* [Your goal] Taking the entries below from the top, restate each line exactly and end with the line containing "Ex-FC Nantes. Dennis Appiah raconte la".

(Source information)

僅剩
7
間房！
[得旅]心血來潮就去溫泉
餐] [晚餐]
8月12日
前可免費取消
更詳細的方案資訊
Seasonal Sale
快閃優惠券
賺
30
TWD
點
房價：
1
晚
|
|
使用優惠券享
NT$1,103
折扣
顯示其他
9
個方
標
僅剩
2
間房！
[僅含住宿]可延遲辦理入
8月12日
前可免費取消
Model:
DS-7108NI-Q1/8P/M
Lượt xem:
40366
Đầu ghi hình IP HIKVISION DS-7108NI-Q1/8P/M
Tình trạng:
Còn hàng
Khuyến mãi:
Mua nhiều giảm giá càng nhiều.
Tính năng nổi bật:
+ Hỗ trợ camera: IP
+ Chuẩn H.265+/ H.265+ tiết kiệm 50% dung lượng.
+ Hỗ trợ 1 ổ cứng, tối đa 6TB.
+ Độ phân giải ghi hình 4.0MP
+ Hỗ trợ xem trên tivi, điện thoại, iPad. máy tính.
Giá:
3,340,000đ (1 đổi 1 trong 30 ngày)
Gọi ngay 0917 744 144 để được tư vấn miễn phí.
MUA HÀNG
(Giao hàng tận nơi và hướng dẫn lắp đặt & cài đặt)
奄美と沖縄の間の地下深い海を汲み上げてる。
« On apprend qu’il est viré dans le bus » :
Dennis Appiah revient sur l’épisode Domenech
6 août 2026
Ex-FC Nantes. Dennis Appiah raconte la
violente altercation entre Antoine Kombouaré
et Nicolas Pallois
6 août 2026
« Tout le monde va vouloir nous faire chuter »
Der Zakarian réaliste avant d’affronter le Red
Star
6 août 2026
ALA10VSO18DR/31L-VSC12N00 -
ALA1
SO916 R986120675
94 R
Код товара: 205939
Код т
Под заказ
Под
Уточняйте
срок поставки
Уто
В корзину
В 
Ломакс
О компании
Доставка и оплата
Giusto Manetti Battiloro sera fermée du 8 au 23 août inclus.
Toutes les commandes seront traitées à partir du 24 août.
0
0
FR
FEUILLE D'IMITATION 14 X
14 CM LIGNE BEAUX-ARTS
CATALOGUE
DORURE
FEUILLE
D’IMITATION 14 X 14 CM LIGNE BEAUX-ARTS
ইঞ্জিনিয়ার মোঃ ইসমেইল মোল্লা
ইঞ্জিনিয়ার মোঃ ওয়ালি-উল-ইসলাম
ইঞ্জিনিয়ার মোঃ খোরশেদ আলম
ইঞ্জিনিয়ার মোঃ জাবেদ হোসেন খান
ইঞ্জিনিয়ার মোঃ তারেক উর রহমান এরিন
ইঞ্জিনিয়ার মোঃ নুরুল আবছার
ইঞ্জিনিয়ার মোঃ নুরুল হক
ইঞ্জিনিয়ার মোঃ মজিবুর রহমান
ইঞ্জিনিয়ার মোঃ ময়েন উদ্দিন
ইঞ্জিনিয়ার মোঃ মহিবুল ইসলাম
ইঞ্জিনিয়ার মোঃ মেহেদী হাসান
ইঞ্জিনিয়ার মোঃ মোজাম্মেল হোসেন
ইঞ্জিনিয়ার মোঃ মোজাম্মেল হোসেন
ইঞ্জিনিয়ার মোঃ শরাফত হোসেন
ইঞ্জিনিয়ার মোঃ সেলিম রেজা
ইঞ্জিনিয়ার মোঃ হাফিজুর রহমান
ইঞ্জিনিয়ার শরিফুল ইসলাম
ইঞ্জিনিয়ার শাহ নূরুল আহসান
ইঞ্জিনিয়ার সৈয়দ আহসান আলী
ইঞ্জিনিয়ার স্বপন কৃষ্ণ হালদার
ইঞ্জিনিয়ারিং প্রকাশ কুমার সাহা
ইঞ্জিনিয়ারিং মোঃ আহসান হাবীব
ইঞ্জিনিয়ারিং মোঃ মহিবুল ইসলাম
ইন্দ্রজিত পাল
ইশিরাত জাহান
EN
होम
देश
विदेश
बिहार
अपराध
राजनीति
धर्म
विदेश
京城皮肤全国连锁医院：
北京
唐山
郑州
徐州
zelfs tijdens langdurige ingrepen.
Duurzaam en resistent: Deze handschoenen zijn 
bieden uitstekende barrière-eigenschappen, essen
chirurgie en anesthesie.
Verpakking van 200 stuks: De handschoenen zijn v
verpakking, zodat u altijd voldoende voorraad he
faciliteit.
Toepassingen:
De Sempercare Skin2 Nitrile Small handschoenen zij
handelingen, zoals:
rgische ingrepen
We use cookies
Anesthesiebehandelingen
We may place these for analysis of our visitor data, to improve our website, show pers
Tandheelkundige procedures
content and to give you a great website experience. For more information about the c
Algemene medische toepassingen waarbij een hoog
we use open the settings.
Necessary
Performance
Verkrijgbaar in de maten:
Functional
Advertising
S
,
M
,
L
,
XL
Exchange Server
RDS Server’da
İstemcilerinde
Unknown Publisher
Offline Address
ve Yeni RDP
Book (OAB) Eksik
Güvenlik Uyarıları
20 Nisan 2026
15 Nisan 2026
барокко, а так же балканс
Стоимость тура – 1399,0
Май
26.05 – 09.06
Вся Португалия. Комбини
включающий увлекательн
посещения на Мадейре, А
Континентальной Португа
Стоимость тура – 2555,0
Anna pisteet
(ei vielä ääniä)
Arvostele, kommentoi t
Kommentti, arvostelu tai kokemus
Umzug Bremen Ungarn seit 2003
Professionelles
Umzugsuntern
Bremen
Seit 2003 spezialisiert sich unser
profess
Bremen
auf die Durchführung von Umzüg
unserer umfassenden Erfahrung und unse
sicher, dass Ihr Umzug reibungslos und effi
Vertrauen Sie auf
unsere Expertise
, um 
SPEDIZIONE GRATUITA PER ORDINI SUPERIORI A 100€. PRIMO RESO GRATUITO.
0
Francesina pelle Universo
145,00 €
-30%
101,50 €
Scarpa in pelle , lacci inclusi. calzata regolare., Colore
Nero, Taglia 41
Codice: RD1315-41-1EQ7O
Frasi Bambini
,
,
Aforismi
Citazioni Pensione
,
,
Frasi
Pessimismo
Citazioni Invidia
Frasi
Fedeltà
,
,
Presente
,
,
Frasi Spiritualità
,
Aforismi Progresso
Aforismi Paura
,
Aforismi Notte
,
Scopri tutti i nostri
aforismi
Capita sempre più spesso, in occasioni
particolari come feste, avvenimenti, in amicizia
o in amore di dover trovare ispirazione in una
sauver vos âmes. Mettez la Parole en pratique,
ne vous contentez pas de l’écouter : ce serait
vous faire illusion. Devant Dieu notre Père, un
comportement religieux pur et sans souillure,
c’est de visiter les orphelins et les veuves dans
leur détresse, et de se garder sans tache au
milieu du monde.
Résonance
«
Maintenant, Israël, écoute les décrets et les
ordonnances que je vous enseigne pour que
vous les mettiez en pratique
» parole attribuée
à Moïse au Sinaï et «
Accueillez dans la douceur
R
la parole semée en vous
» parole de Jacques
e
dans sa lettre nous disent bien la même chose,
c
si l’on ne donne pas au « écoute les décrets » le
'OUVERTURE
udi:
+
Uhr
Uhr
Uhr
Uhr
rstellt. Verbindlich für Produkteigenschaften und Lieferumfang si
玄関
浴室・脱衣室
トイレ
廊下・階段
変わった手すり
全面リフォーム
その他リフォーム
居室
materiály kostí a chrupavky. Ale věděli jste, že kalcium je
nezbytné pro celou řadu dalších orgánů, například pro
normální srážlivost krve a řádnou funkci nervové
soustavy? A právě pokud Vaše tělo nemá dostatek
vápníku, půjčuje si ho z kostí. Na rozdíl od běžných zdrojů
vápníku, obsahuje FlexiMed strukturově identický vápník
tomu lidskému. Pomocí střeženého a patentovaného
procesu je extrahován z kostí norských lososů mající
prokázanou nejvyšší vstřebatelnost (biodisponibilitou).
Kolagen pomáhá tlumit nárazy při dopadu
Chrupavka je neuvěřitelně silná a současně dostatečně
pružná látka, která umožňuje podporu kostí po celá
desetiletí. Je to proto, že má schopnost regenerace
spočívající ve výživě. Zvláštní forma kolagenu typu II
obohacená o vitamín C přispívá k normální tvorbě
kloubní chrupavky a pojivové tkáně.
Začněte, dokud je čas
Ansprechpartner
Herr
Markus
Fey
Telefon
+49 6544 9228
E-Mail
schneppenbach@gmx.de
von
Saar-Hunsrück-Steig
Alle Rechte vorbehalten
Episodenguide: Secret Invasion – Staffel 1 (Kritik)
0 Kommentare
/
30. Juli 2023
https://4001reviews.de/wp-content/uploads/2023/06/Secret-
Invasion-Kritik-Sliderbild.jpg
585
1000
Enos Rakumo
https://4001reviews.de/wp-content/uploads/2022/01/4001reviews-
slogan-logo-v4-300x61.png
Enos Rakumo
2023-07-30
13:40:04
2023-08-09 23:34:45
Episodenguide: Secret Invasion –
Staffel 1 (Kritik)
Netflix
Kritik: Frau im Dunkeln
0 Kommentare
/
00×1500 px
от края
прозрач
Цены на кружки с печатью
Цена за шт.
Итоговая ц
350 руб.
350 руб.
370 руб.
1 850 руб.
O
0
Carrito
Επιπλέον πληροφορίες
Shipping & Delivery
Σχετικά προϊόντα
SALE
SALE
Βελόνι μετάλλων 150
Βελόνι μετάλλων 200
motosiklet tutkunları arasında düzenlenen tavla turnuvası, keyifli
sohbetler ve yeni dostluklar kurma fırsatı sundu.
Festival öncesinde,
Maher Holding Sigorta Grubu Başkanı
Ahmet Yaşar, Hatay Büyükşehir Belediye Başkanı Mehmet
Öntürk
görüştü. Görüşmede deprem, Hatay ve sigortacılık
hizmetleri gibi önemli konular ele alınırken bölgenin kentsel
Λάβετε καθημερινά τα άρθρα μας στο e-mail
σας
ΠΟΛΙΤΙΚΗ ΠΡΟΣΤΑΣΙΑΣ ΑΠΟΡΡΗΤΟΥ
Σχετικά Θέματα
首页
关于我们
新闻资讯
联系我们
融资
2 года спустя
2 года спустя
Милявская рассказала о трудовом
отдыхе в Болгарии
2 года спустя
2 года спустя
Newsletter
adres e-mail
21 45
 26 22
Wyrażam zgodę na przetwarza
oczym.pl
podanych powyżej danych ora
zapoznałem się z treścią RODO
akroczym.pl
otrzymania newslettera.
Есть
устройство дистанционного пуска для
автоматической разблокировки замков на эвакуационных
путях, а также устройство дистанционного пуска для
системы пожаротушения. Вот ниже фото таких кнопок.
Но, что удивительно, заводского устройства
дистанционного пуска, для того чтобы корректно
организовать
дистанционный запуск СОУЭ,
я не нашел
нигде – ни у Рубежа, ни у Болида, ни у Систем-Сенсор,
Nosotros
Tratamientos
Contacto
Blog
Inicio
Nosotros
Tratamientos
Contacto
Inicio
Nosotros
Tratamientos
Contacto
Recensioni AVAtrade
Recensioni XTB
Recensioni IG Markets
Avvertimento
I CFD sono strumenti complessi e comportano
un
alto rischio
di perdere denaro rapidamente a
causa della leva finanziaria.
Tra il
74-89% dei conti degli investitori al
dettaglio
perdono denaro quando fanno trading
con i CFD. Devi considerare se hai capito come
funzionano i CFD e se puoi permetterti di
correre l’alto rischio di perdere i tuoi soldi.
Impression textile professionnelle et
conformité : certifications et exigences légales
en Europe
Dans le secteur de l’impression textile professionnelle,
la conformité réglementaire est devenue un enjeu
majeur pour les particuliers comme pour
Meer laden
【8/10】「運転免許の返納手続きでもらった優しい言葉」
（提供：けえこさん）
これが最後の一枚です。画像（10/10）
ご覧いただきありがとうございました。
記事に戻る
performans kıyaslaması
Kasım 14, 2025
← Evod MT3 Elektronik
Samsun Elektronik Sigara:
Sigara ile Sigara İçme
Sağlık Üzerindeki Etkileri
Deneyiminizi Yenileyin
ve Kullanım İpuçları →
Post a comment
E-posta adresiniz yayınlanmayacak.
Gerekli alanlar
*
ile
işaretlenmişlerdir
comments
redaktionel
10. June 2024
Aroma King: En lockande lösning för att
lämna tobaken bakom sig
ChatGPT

(End Source information)

* [Exercise response]
僅剩
7
間房！
[得旅]心血來潮就去溫泉
餐] [晚餐]
8月12日
前可免費取消
更詳細的方案資訊
Seasonal Sale
快閃優惠券
賺
30
TWD
點
房價：
1
晚
|
|
使用優惠券享
NT$1,103
折扣
顯示其他
9
個方
標
僅剩
2
間房！
[僅含住宿]可延遲辦理入
8月12日
前可免費取消
Model:
DS-7108NI-Q1/8P/M
Lượt xem:
40366
Đầu ghi hình IP HIKVISION DS-7108NI-Q1/8P/M
Tình trạng:
Còn hàng
Khuyến mãi:
Mua nhiều giảm giá càng nhiều.
Tính năng nổi bật:
+ Hỗ trợ camera: IP
+ Chuẩn H.265+/ H.265+ tiết kiệm 50% dung lượng.
+ Hỗ trợ 1 ổ cứng, tối đa 6TB.
+ Độ phân giải ghi hình 4.0MP
+ Hỗ trợ xem trên tivi, điện thoại, iPad. máy tính.
Giá:
3,340,000đ (1 đổi 1 trong 30 ngày)
Gọi ngay 0917 744 144 để được tư vấn miễn phí.
MUA HÀNG
(Giao hàng tận nơi và hướng dẫn lắp đặt & cài đặt)
奄美と沖縄の間の地下深い海を汲み上げてる。
« On apprend qu’il est viré dans le bus » :
Dennis Appiah revient sur l’épisode Domenech
6 août 2026
Ex-FC Nantes. Dennis Appiah raconte la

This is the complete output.